**Data provided**
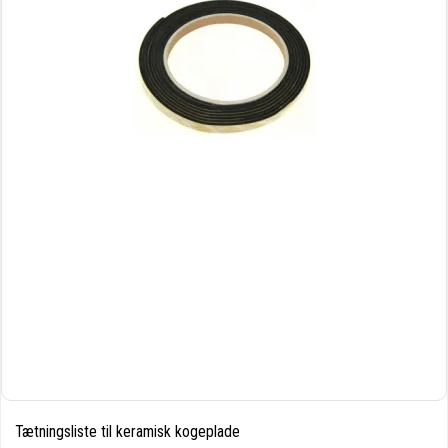
Tætningsliste til keramisk kogeplade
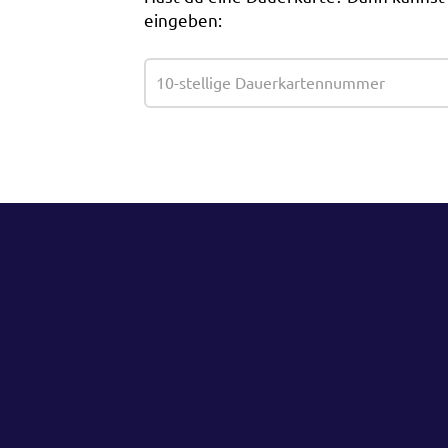
eingeben:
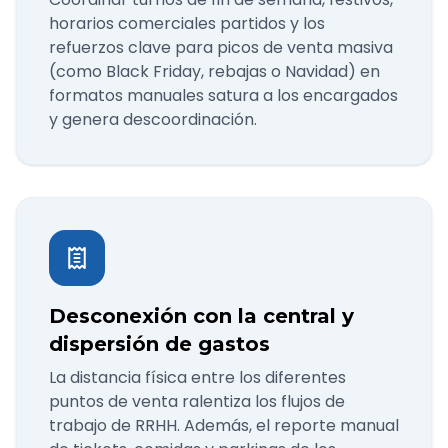
horarios comerciales partidos y los
refuerzos clave para picos de venta masiva
(como Black Friday, rebajas o Navidad) en
formatos manuales satura a los encargados
y genera descoordinación.
Desconexión con la central y
dispersión de gastos
La distancia física entre los diferentes
puntos de venta ralentiza los flujos de
trabajo de RRHH. Además, el reporte manual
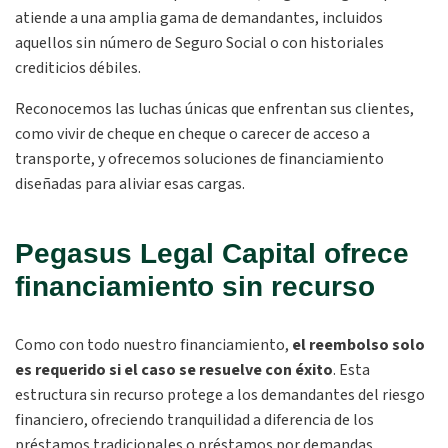
atiende a una amplia gama de demandantes, incluidos
aquellos sin número de Seguro Social o con historiales
crediticios débiles.
Reconocemos las luchas únicas que enfrentan sus clientes,
como vivir de cheque en cheque o carecer de acceso a
transporte, y ofrecemos soluciones de financiamiento
diseñadas para aliviar esas cargas.
Pegasus Legal Capital ofrece
financiamiento sin recurso
Como con todo nuestro financiamiento,
el reembolso solo
es requerido si el caso se resuelve con éxito
. Esta
estructura sin recurso protege a los demandantes del riesgo
financiero, ofreciendo tranquilidad a diferencia de los
préstamos tradicionales o préstamos por demandas.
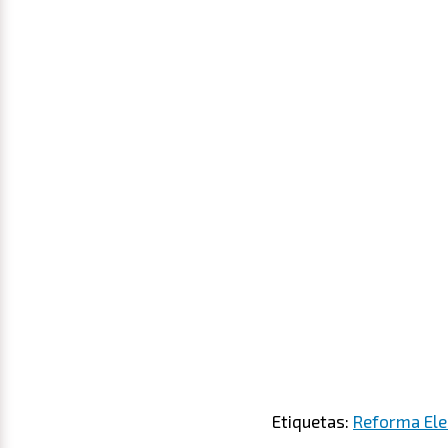
Etiquetas:
Reforma Ele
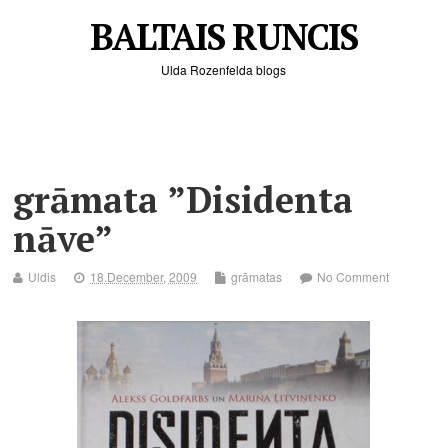
BALTAIS RUNCIS
Ulda Rozenfelda blogs
grāmata ”Disidenta
nāve”
Uldis
18.December, 2009
grāmatas
No Comment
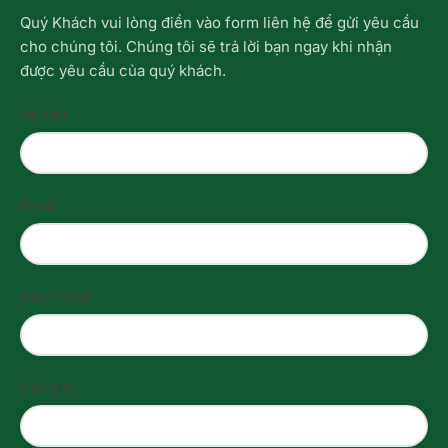
Quý Khách vui lòng điền vào form liên hệ để gửi yêu cầu
cho chúng tôi. Chúng tôi sẽ trả lời bạn ngay khi nhận
được yêu cầu của quý khách.
Họ tên
Email
Điện thoại
Công ty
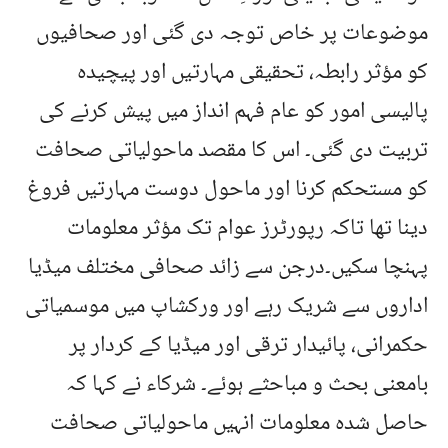
موضوعات پر خاص توجہ دی گئی اور صحافیوں
کو مؤثر رابطہ، تحقیقی مہارتیں اور پیچیدہ
پالیسی امور کو عام فہم انداز میں پیش کرنے کی
تربیت دی گئی۔ اس کا مقصد ماحولیاتی صحافت
کو مستحکم کرنا اور ماحول دوست مہارتیں فروغ
دینا تھا تاکہ رپورٹرز عوام تک مؤثر معلومات
پہنچا سکیں۔درجن سے زائد صحافی مختلف میڈیا
اداروں سے شریک رہے اور ورکشاپ میں موسمیاتی
حکمرانی، پائیدار ترقی اور میڈیا کے کردار پر
بامعنی بحث و مباحثے ہوئے۔ شرکاء نے کہا کہ
حاصل شدہ معلومات انہیں ماحولیاتی صحافت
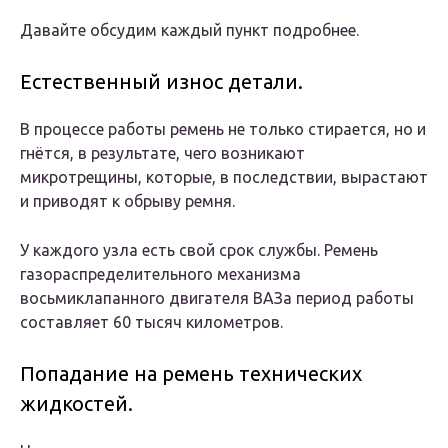
Давайте обсудим каждый пункт подробнее.
Естественный износ детали.
В процессе работы ремень не только стирается, но и
гнётся, в результате, чего возникают
микротрещины, которые, в последствии, вырастают
и приводят к обрыву ремня.
У каждого узла есть свой срок службы. Ремень
газораспределительного механизма
восьмиклапанного двигателя ВАЗа период работы
составляет 60 тысяч километров.
Попадание на ремень технических
жидкостей.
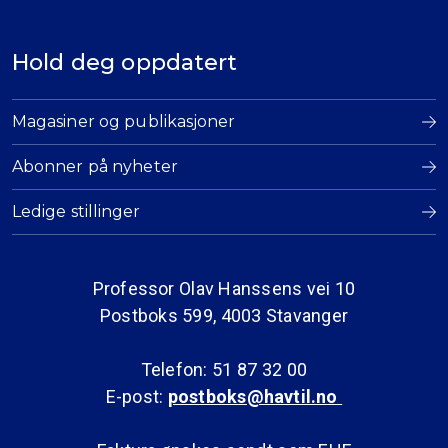
Hold deg oppdatert
Magasiner og publikasjoner
Abonner på nyheter
Ledige stillinger
Professor Olav Hanssens vei 10
Postboks 599, 4003 Stavanger
Telefon: 51 87 32 00
E-post:
postboks@havtil.no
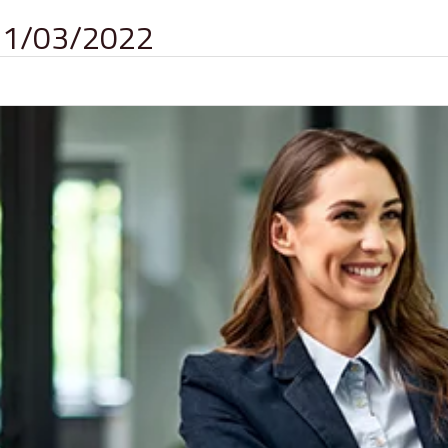
 31/03/2022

**How to complete this task**
Nothing but the lines from the start of the records through the line holding "Естественный износ детали." should be printed, exactly as written and with the pictures left out.

**Written response**
Tætningsliste til keramisk kogeplade
eingeben:
horarios comerciales partidos y los
refuerzos clave para picos de venta masiva
(como Black Friday, rebajas o Navidad) en
formatos manuales satura a los encargados
y genera descoordinación.
Desconexión con la central y
dispersión de gastos
La distancia física entre los diferentes
puntos de venta ralentiza los flujos de
trabajo de RRHH. Además, el reporte manual
atiende a una amplia gama de demandantes, incluidos
aquellos sin número de Seguro Social o con historiales
crediticios débiles.
Reconocemos las luchas únicas que enfrentan sus clientes,
como vivir de cheque en cheque o carecer de acceso a
transporte, y ofrecemos soluciones de financiamiento
diseñadas para aliviar esas cargas.
Pegasus Legal Capital ofrece
financiamiento sin recurso
Como con todo nuestro financiamiento,
el reembolso solo
es requerido si el caso se resuelve con éxito
. Esta
estructura sin recurso protege a los demandantes del riesgo
financiero, ofreciendo tranquilidad a diferencia de los
préstamos tradicionales o préstamos por demandas.
Etiquetas:
Reforma Ele
BALTAIS RUNCIS
Ulda Rozenfelda blogs
grāmata ”Disidenta
nāve”
Uldis
18.December, 2009
grāmatas
No Comment
Quý Khách vui lòng điền vào form liên hệ để gửi yêu cầu
cho chúng tôi. Chúng tôi sẽ trả lời bạn ngay khi nhận
được yêu cầu của quý khách.
Họ tên
Email
Điện thoại
Công ty
موضوعات پر خاص توجہ دی گئی اور صحافیوں
کو مؤثر رابطہ، تحقیقی مہارتیں اور پیچیدہ
پالیسی امور کو عام فہم انداز میں پیش کرنے کی
تربیت دی گئی۔ اس کا مقصد ماحولیاتی صحافت
کو مستحکم کرنا اور ماحول دوست مہارتیں فروغ
دینا تھا تاکہ رپورٹرز عوام تک مؤثر معلومات
پہنچا سکیں۔درجن سے زائد صحافی مختلف میڈیا
اداروں سے شریک رہے اور ورکشاپ میں موسمیاتی
حکمرانی، پائیدار ترقی اور میڈیا کے کردار پر
بامعنی بحث و مباحثے ہوئے۔ شرکاء نے کہا کہ
حاصل شدہ معلومات انہیں ماحولیاتی صحافت
Давайте обсудим каждый пункт подробнее.
Естественный износ детали.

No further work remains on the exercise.